I definitely enjoyed being in shape. I liked that I was the smallest clothing size I’d ever been, but the best part was having a body that was capable of handling whatever surprises were thrown at it. When I travelled overseas, I was able to hike long distances at a quick pace, not because I had trained to do that specifically, but because I was generally in good condition.
Two things conspired to sabotage my physical fitness: upheaval in my personal and work life, and injuries related to training too much, too fast, with poor technique. Shin splints are the pits, I’ll tell you that. Those things don’t EVER heal.

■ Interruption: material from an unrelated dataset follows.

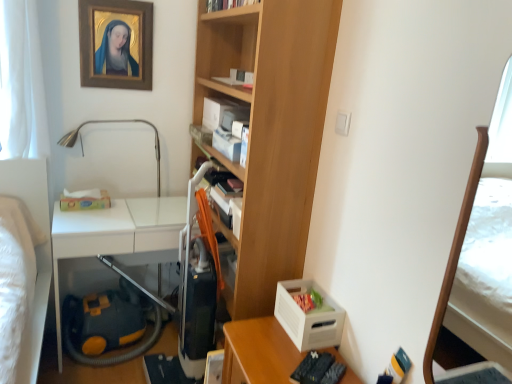 In order to face wooden picture frame at upper left, should I rotate leftwards or rightwards?

To align with it, rotate left about 18.001°.

What is the approximate width of wooden bookcase at center?

wooden bookcase at center is 12.02 inches in width.

The height and width of the screenshot is (384, 512). Find the location of `yellow-orange plastic vacuum cleaner at lower left`. yellow-orange plastic vacuum cleaner at lower left is located at coordinates coord(115,234).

Due to the combination of lack of motivation and pain in several areas of my body, I gradually returned to a sedentary existence, and went back up to my ‘normal’ weight of many pounds over the recommended limit. Then I had a baby, which, in addition to the physical issues, adds a whole new challenge in scheduling exercise. I tried using a jogging stroller, but ended up hating having to strap my baby into a confined position so that I could get exercise. Plus, since my muscles were still weak and I was trying to fix my technique, pushing the thing often led to more old-injury pain.
As hard as it is to get in shape, it’s harder to get BACK in shape once you have been and lost it. My brain keeps remembering all those 10-minute miles I used to do as a warmup to group PT, and when my legs can barely carry me along for a few yards, it gets very discouraged. I kept telling myself, ‘You know you can run; you used to do it all the time! Just adjust your technique, and you’ll be fine!’ But when it came down to it, on the rare occasions that I actually had everything else done and my husband was available to watch the baby, the last thing I felt like doing was putting on all my running gear and suffering for an hour.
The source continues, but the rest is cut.